— Да я его почитай что на память затвердил, — сказал Федор, беря в руки книжечку.
Началось чтение «Хорева». Федор перечислил действующих персон и дал кое-какие пояснения от себя.
Уже с первых стихов многим стало ясно, что по сравнению с неуклюжими виршами «Покаяния» это должно дочитаться высшей гармонией, доступной выражению на российском языке.
Федор начал читать первую сцену:
Компания охочих комедиантов теснее сплотилась вокруг чтеца. Сидели на лавках, на окнах и просто на полу. Федор читал отлично, выразительно и с чувством, старательно отчеканивая стихи. Это создавало довольно заметную напевность, необычную для разговорной речи. Но именно это и нравилось всем без исключения, придавая словам какую-то особенную торжественность и праздничность. Федор местами совсем не глядел в книжку, читал на память, сверкая глазами и ероша свои волнистые волосы. Иногда в волнении приподнимался, делал два-три шага и опять усаживался на свой табурет. Иногда останавливался довольно надолго, уставившись в одну точку, или запрокинув голову и закрыв глаза, — делал передышку. Голос чтеца метался по всей лестнице звуков, то поднимался на едва доступные высоты, то падал куда-то вниз, переходил в изнемогающий шопот. Гнев и негодование перемежались страданием, взрывами необузданной страсти, благородным пафосом величия, трепетом робкой и неизъяснимой нежности, тревогой впервые высказываемой любви.

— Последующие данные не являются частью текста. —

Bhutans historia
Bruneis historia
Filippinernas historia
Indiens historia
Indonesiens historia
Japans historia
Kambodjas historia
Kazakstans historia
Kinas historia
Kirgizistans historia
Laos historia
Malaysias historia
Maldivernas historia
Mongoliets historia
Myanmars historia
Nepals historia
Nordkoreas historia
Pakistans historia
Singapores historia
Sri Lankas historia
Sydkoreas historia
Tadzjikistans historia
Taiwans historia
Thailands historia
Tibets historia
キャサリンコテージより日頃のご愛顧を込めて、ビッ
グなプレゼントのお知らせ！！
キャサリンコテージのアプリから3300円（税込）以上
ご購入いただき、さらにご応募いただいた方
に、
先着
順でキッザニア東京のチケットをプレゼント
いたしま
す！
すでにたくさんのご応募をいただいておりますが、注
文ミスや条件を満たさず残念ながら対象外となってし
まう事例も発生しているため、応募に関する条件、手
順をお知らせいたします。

Все слушали с затаенным дыханием. Казалось, Федор был один в комнате. Местами он пугал внезапностью и силой перехода. Местами был еле слышен, говорил как бы через силу, превозмогая страдания. Несколько раз глаза чтеца заволакивались слезами, — блестели слезы и у многих слушателей. Бледнел Федор, — невольно бледнели и наиболее чуткие. Игра лица, особенно выразительных глаз, была у Федора превосходна. Ясно чувствовались различия в характере действующих персон.
Некоторые слова и выражения слушателям были не совсем понятны. Однако каждый сейчас же спешил вложить в них свой собственный смысл. Необычная по звучности стихотворная речь завораживала, убаюкивала сознание. Всем она казалась какою-то сладкозвучною музыкой, неслыханным доселе откровением. Невольно напрашивались на сравнение вчерашние вирши «Покаяния».

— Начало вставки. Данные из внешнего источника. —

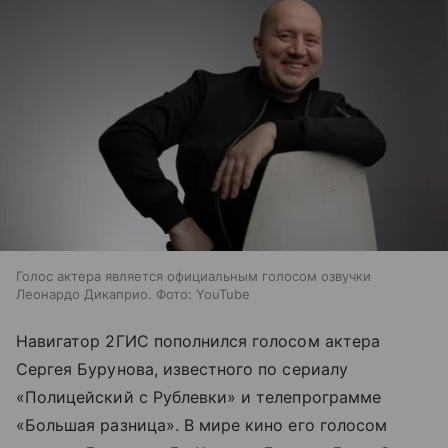
Голос актера является официальным голосом озвучки
Леонардо Дикаприо. Фото: YouTube
Навигатор 2ГИС пополнился голосом актера
Сергея Бурунова, известного по сериалу
«Полицейский с Рублевки» и телепрограмме
«Большая разница». В мире кино его голосом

Слушатели сидели с разгоревшимися лицами. Ваня Нарыков, как раскрыл в начале чтения свои красивые, большие, удивленные глаза, так и просидел, не шевелясь, весь акт, боясь проронить хоть одно слово.

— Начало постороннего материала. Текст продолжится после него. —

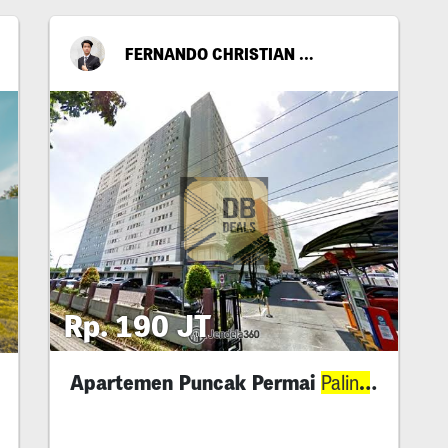
FERNANDO CHRISTIAN RICKY
Rp. 190 JT
Apartemen Puncak Permai
Murah
Paling
Murah!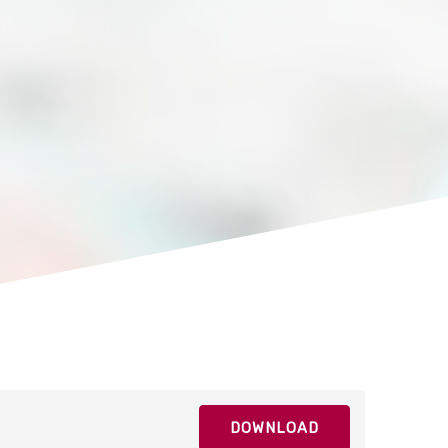
26D
32D
DOWNLOAD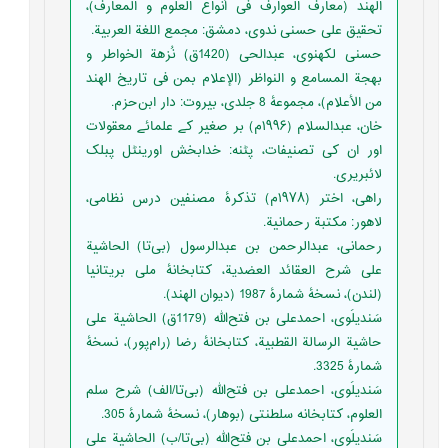
الهند (معارف العوارف فی أنواع العلوم و المعارف)،
تحقیق علی حسنی ندوی، دمشق: مجمع اللغة‌ العربیة.‬
‏‫حسنی لکهنوی، عبدالحی (1420ق) نُزهة الخواطر و
بهجة المسامع و النواظر (الإعلام بمن فی تاریخ الهند
من الأعلام)، مجموعۀ 8 جلدی، بیروت: دار ابن‌حزم.‬
خان، عبدالسلام (۱۹۹۶م) بر صغیر کے علمائے معقولات
اور ان کی تصنیفات، پٹنه: خدابخش اورینٹل پبلک
لائبریری.
راهی، اختر (۱۹۷۸م) تذکرۀ مصنفین درس نظامی،
لاهور: مکتبة رحمانیة.‬
‏‫رحمانی، عبدالرحمن بن عبدالرسول (بی‌تا) الحاشیة
علی شرح العقائد العضدیة، کتابخانۀ ملی بریتانیا
(لندن)، نسخۀ شمارۀ 1987 (دیوان الهند).
سَندیلَوی، احمدعلی بن فتح‌الله (1179ق) الحاشیة علی
حاشیة الرسالة القطبیة، کتابخانۀ رضا (رام‌پور)، نسخۀ
شمارۀ 3325.
‏‫سَندیلَوی، احمدعلی بن فتح‌الله (بی‌تا/الف) شرح سلم
العلوم، کتابخانه سلطنتی (بوهار)، نسخۀ شمارۀ 305.
‏‫سَندیلَوی، احمدعلی بن فتح‌الله (بی‌تا/ب) الحاشیة علی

Нервный и живой, Алеша Попов конвульсивно шевелил пальцами, часто без нужды приподнимался со скамьи, отчаянно ерошил семинарскую шевелюру.
Федор сильно закончил первый акт и остался сидеть неподвижно, с закрытыми глазами, как бы делая передышку. И все сидели неподвижно, в застывших случайных позах, ожидая, что последует далее.
Федор справился с охватившим его волнением, открыл глаза, переменил позу и сказал:
— Здесь кончается первая акция.
Потянулся к стоявшему на столе кувшину, стал наливать себе квасу.
Все разом вскочили, зашумели.
— Представить! Представить! Завтра же начать! — кричал Алеша Попов.
— Верно! Утереть нос длиннополым! — поддерживал его юный Гриша Волков.
— За штатом ты, отставной чертяцкий лицедей, здесь тебе делать нечего, — по обыкновению трунил над Шумским рыжий Иконников.
— Отстань, рыжий бес, — сердился Шумский. — Я еще самого Кия буду играть, на борьбу со всеми пойду, — кто лучше! Вот увидишь.
— Неужели же сие российским человеком придумано? — удивлялись Чулков с Куклиным. — Не похоже как бы, не верится.
— Сие надлежит разыгрывать не по-нашему, не по-всегдашнему. Как-то требуется придумать по-новому, — волновался Ваня Нарыков.
— Мысль правильная: по-новому, — убежденно сказал Волков. — А новое должно родиться из слов, зазвеневших по-новому. Хорегия отца Иринарха здесь не пригодна.
— Чертякам она пригодна, а тут сих персон нет, — ругался Иконников. — А? Яша? Конец твоим персонам возлюбленным.
— А може дальше появятся? — со слабой надеждой осведомился Шумский.
— И дальше, дядя Яша, не жди, — смеялся Федор.
— Продолжай, Федор Григорьич! Чеши до крышки без передышки! — кричали российские комедианты.
Федор начал второй акт. Все замерли.